The solution to the problem is a system called virtual memory. The virtual address space is the address space the operating system makes available for a program to use. When a program tries to access virtual memory at say, address 1024, they don't get to access the physical memory address (the addresses that go out on the wires to the ram chips) 1024. Instead there is a mapping system.
The operating system handles all the mappings, so that two different programs can both access what they consider address 1024, but process 1 might have its virtual address 1024 mapped to physical address 2048, while process 2 might have its virtual address 1024 mapped to physical address 4096.
In order to keep the mapping information manageable, the operating system maps memory in "chunks" called pages. 4096 bytes is a very common page size. In the example you site, a certain process has a single page, located at virtual addresses 4096, that is 4096 bytes in length (extending to virtual address 8191), mapped to the physical address 0 (since the page is 4096 bytes long, the mapping extends to physical address 4095)
The actual size of the virtual address space is not specified (it must be at least 14 bits wide because the address 12287 is mentioned), but that hardly matters. One thing for sure, it is not a 12 bit addressing system. That's just the size of a virtual memory page, the smallest chunk of memory the operating system will manage. The addresses 8192 through 12287 are just other virtual addresses a process could access.
The author asks the question "what happens if there is an access to memory that is not mapped?"
In a computer without a virtual memory mapping system, the hardware notices that accesses to addresses not connected to physical ram are errors. The hardware signals the operating system of the offense. This process is called an error trap. The operating system would then print the message "Nonexistent memory referenced" and terminate the process. That's the suitably rude message.
In a computer with a virtual memory mapping system almost the same thing happens. Since most programs don't use all the memory that they could possibly address, the operating system doesn't map all of a process' virtual memory to physical memory (also, most computers have more virtual address space available then total physical ram installed in them). So when a process tries to access a virtual address in unmapped memory, the hardware notices there is no physical memory mapped to the virtual address in question. The operating system is signaled, it prints a rude message, and terminates the process.

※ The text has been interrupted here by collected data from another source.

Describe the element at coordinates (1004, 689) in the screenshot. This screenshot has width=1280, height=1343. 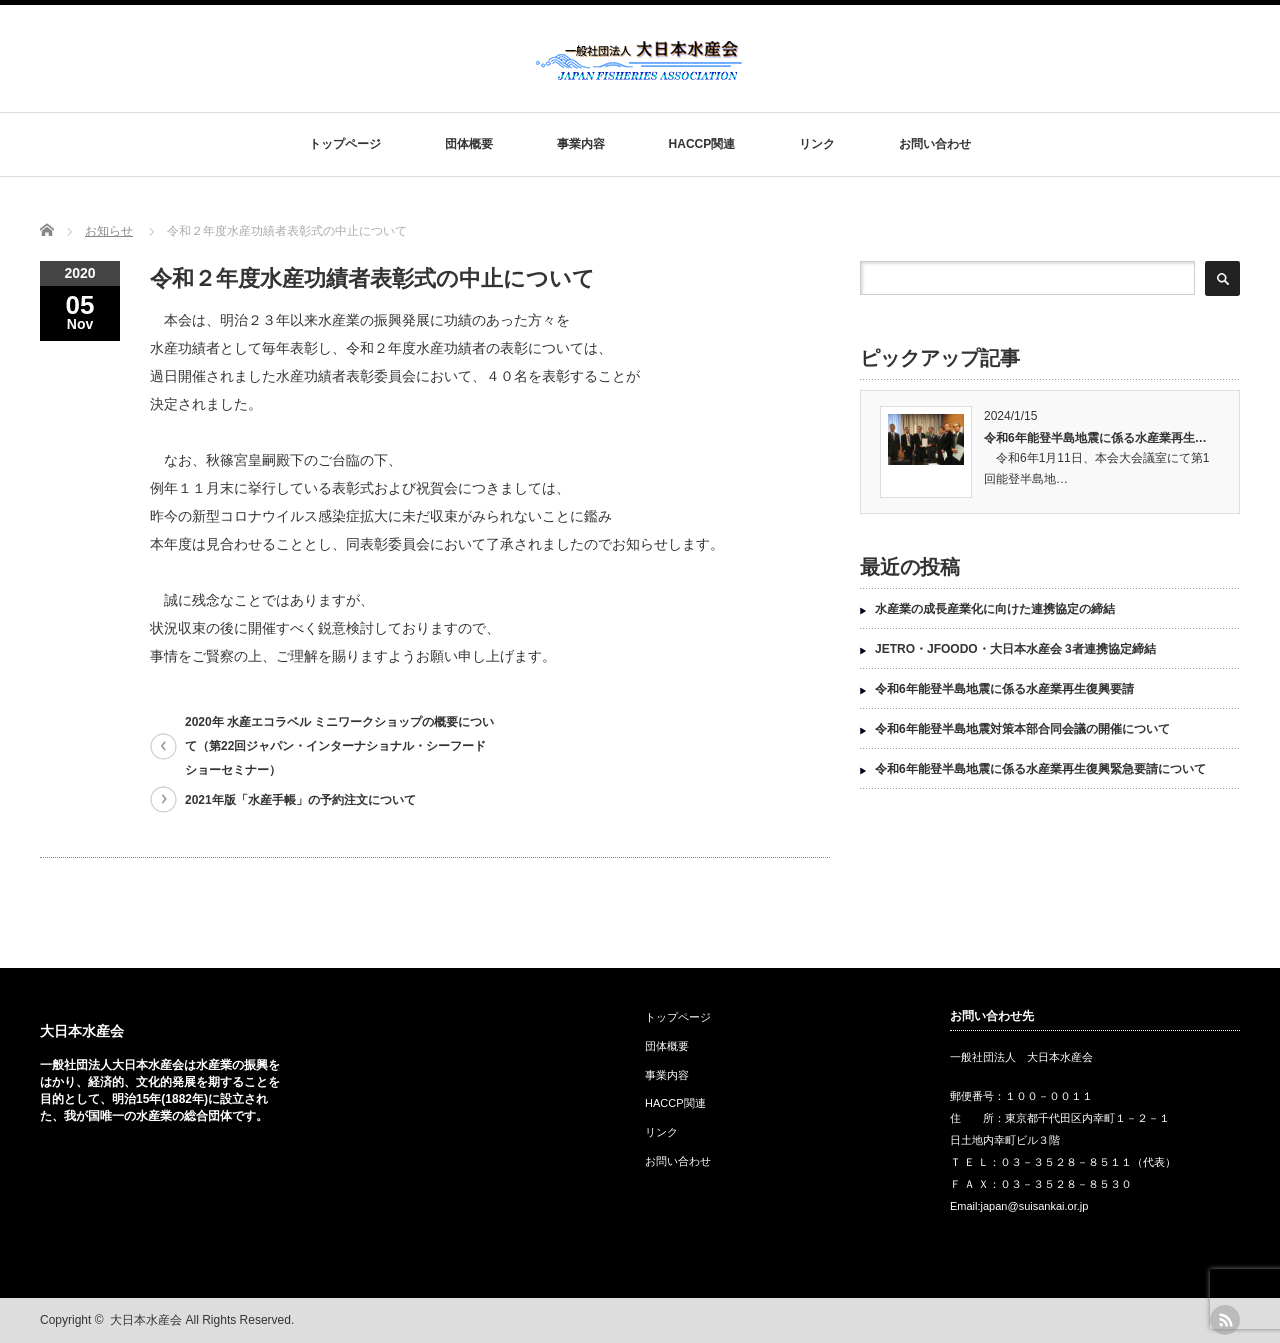
I see `令和6年能登半島地震に係る水産業再生復興要請` at that location.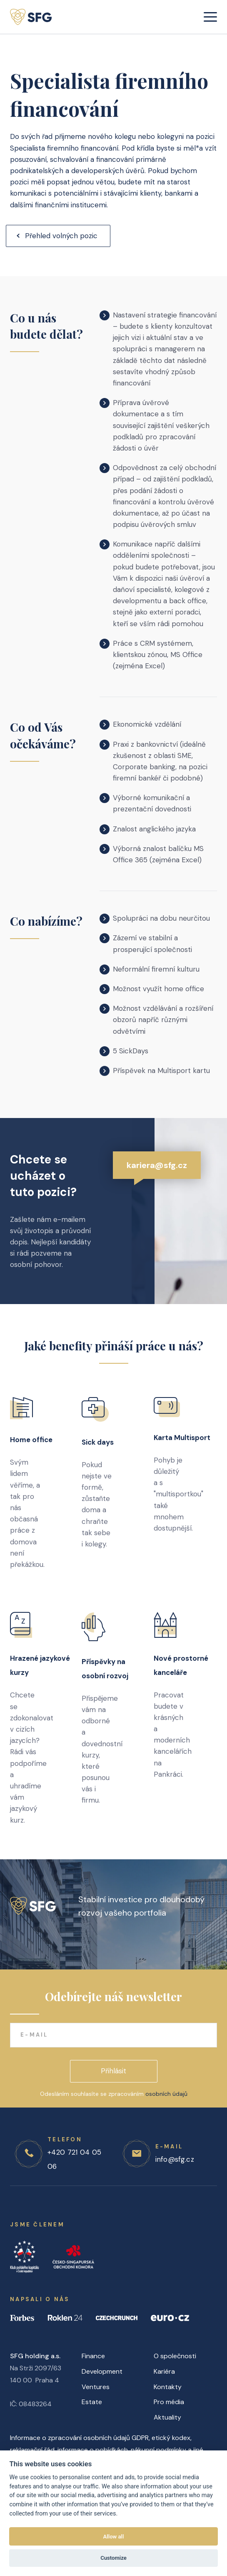 The width and height of the screenshot is (227, 2576). Describe the element at coordinates (164, 2371) in the screenshot. I see `Kariéra` at that location.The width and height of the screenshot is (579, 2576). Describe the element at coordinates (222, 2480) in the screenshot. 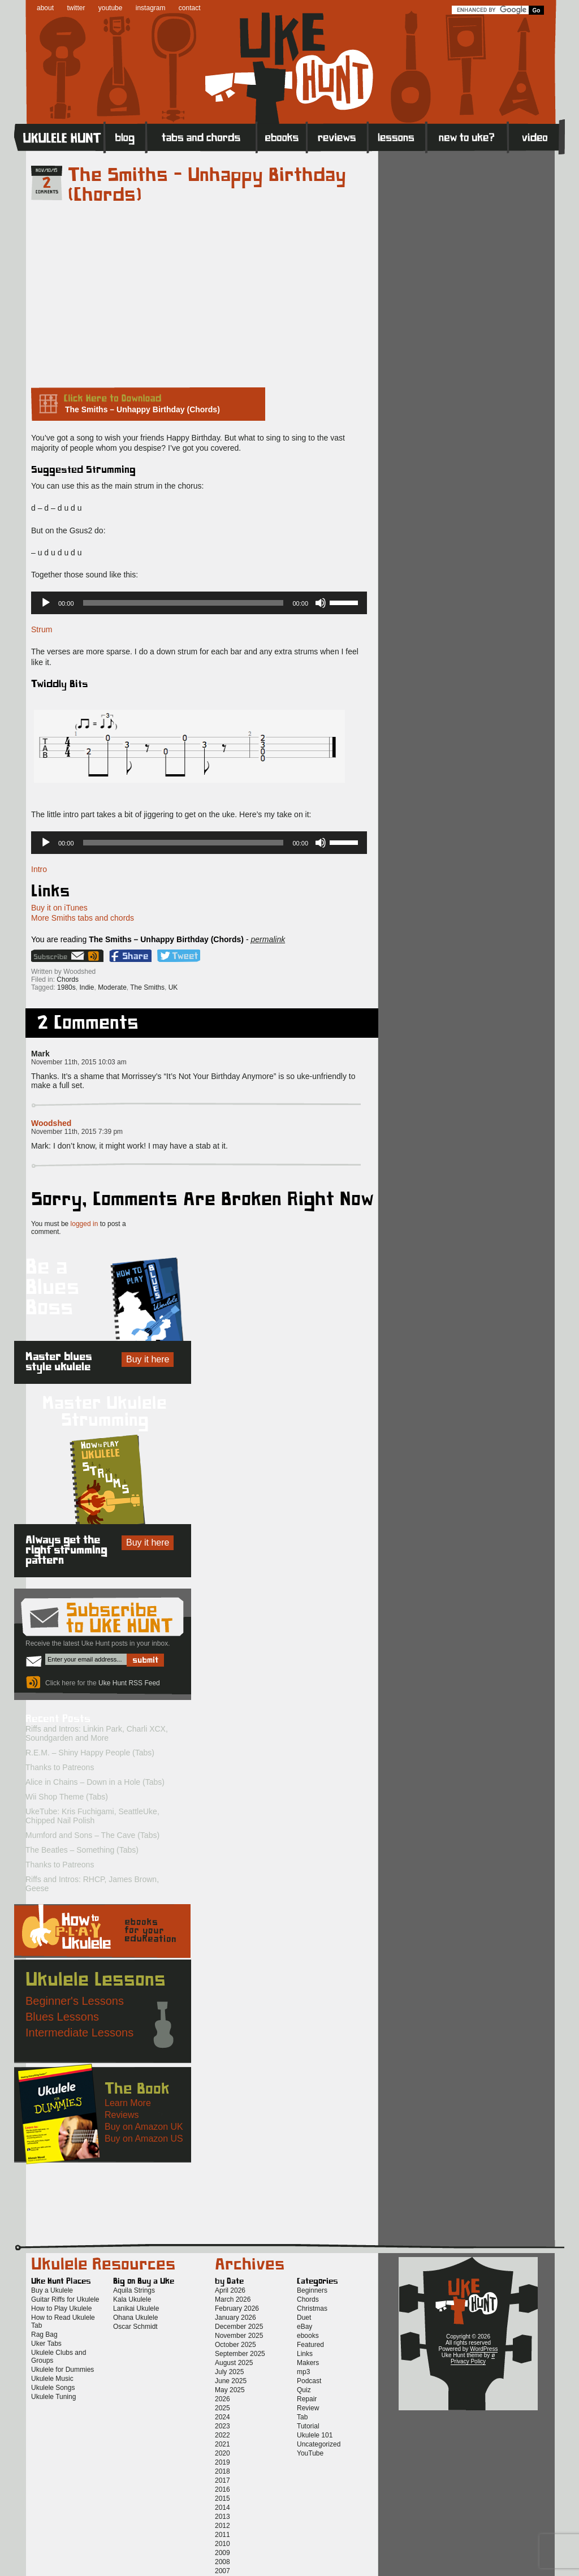

I see `2017` at that location.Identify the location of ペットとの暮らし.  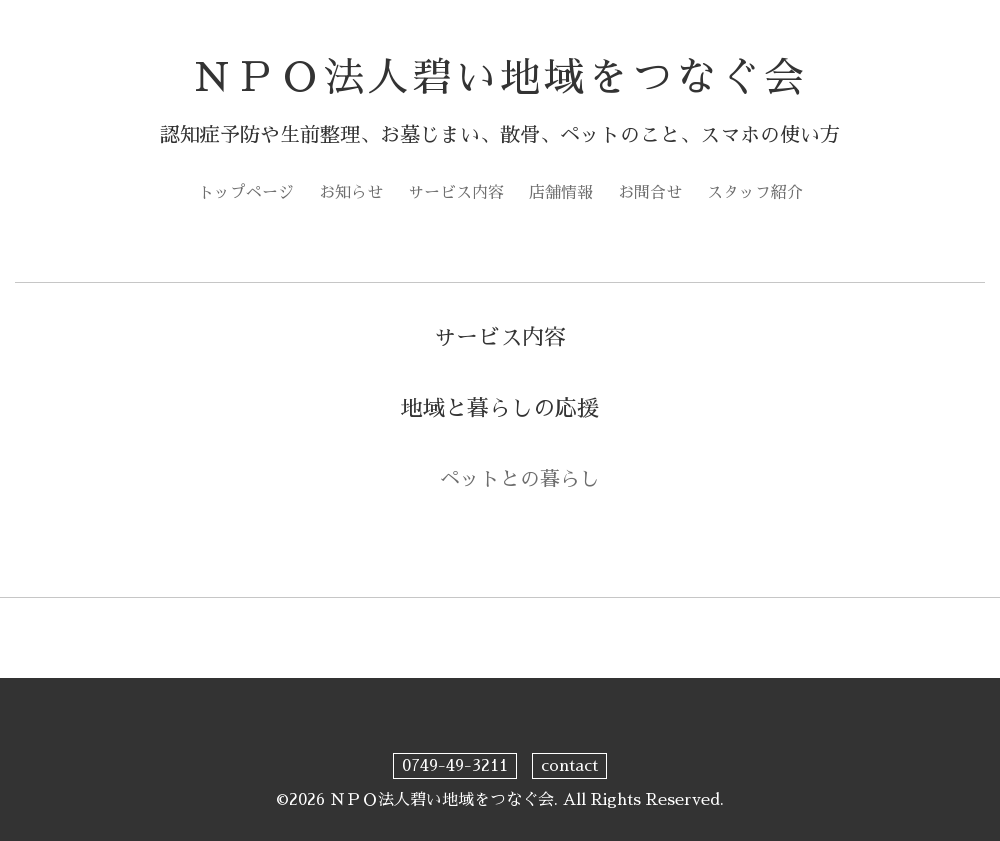
(520, 479).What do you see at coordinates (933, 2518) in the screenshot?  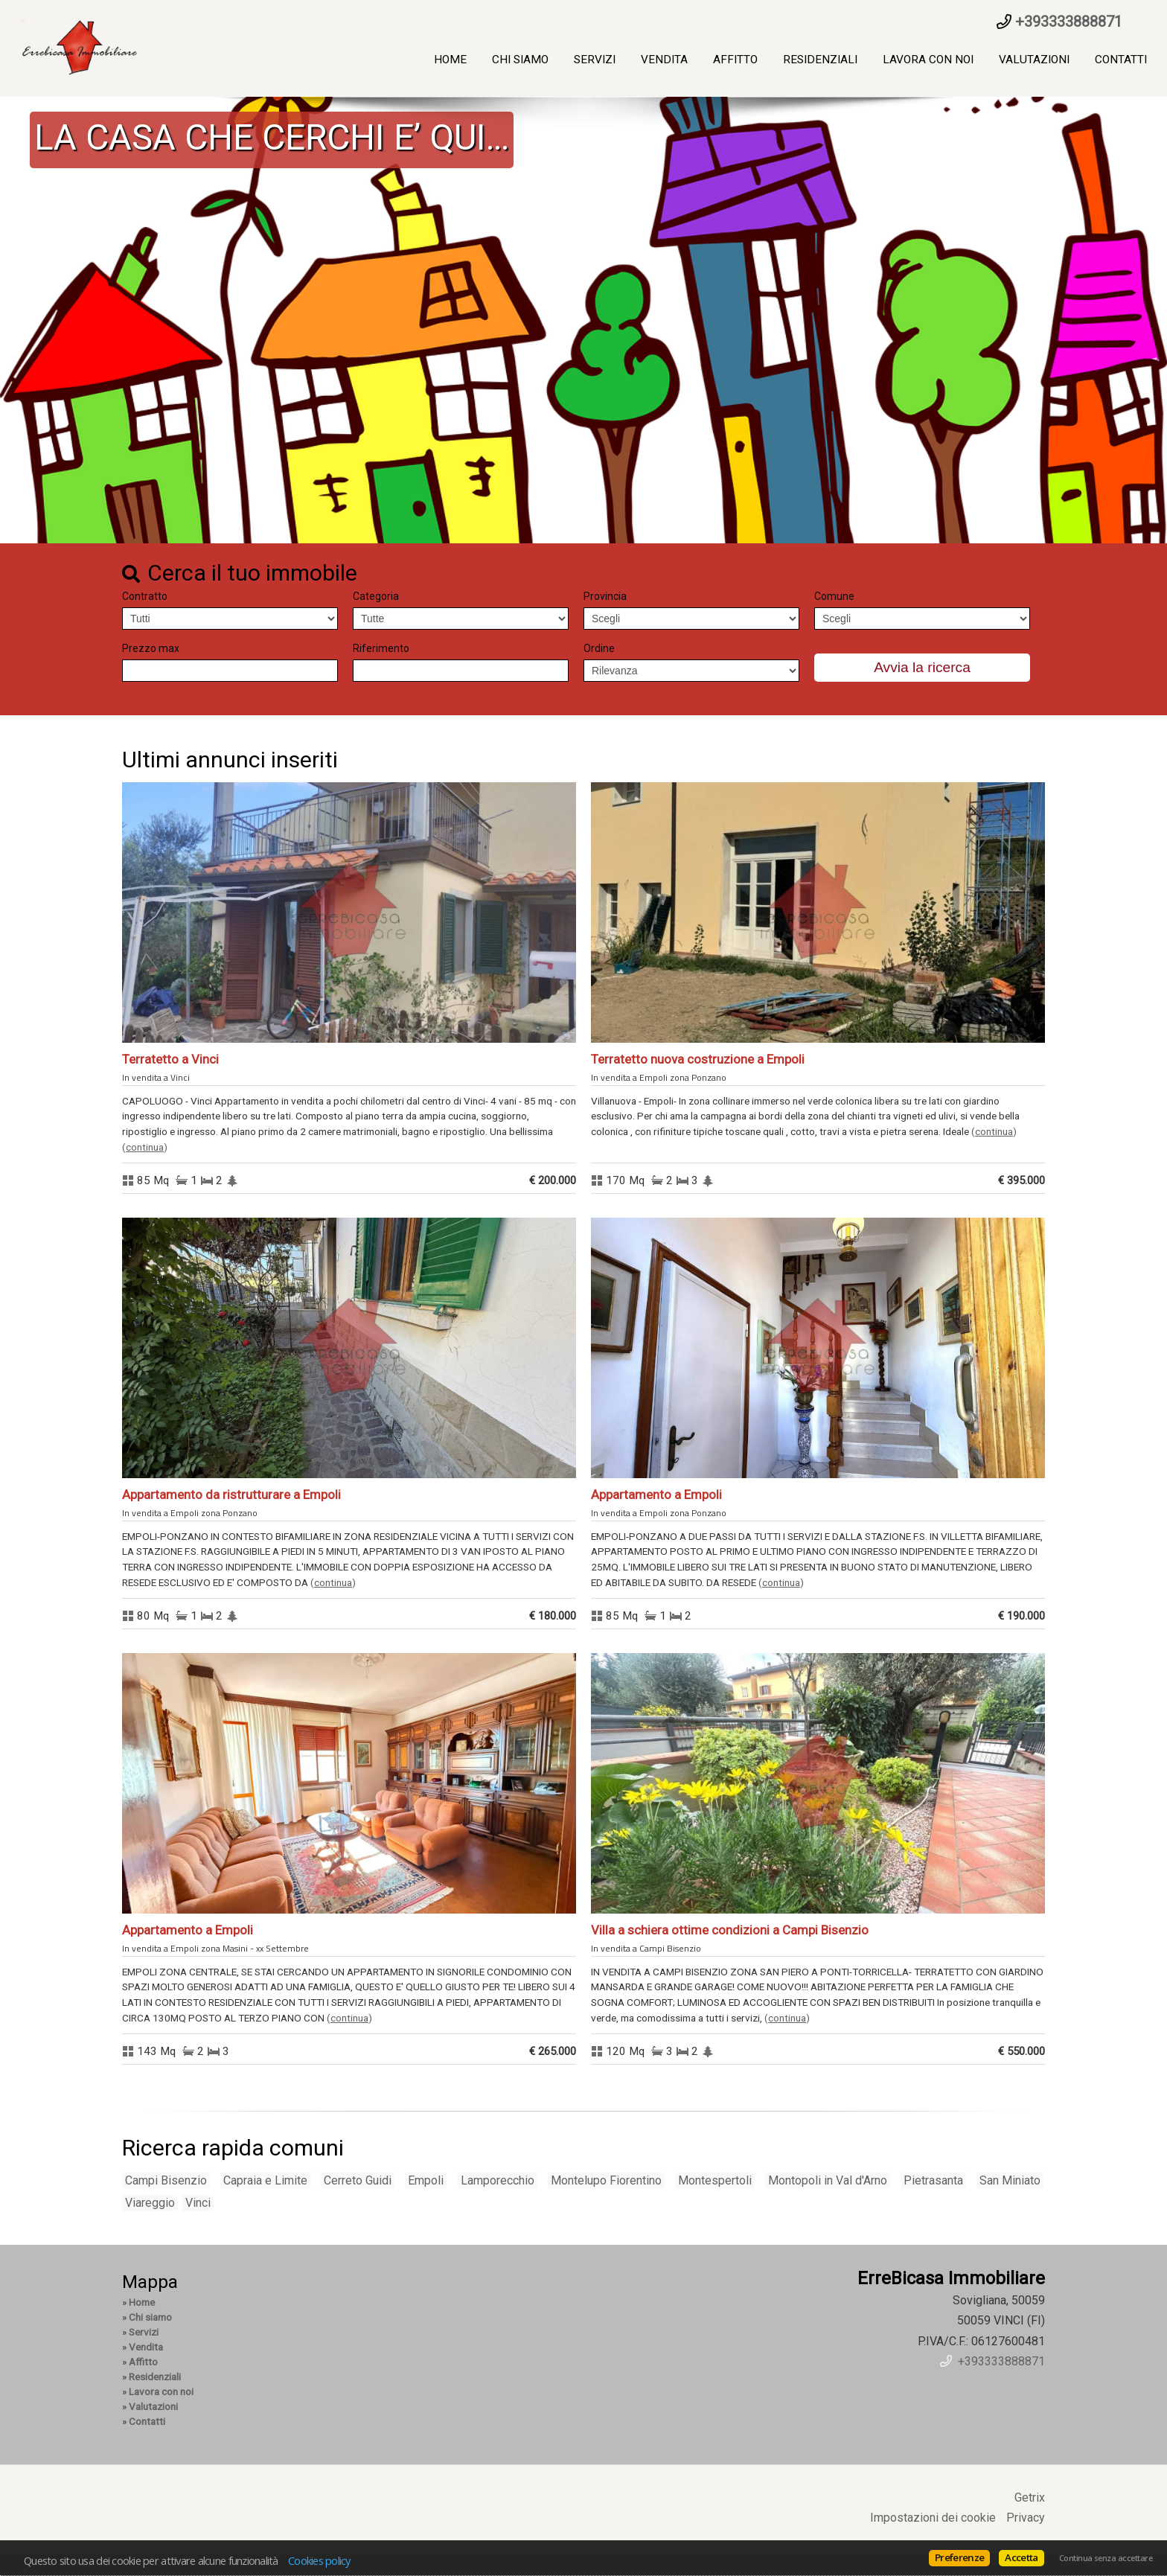 I see `Impostazioni dei cookie` at bounding box center [933, 2518].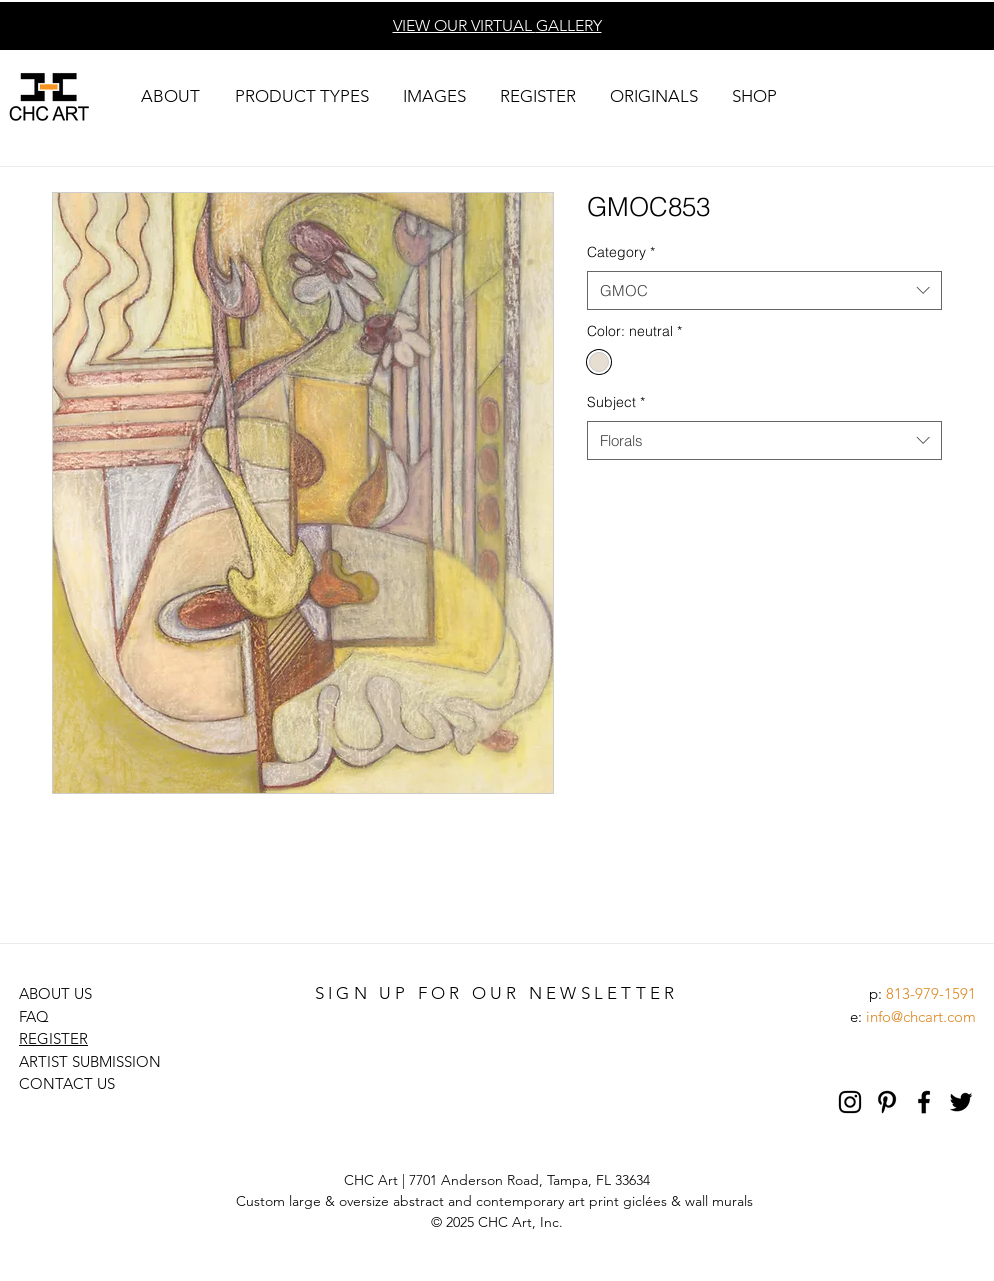  Describe the element at coordinates (850, 1102) in the screenshot. I see `[Black Instagram Icon]` at that location.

This mapping and error trapping system not only allows multiple processes to have their own views of the address space, it also allows the operating system to contain and protect the running processes from each other. Even though they may be using the same virtual addresses, the operating system keeps different processes mapped to different physical addresses. That way is isn't possible for a process to (accidentally or on purpose) access or overwrite the memory of any other process. This keeps buggy programs from taking out your whole computer when they crash.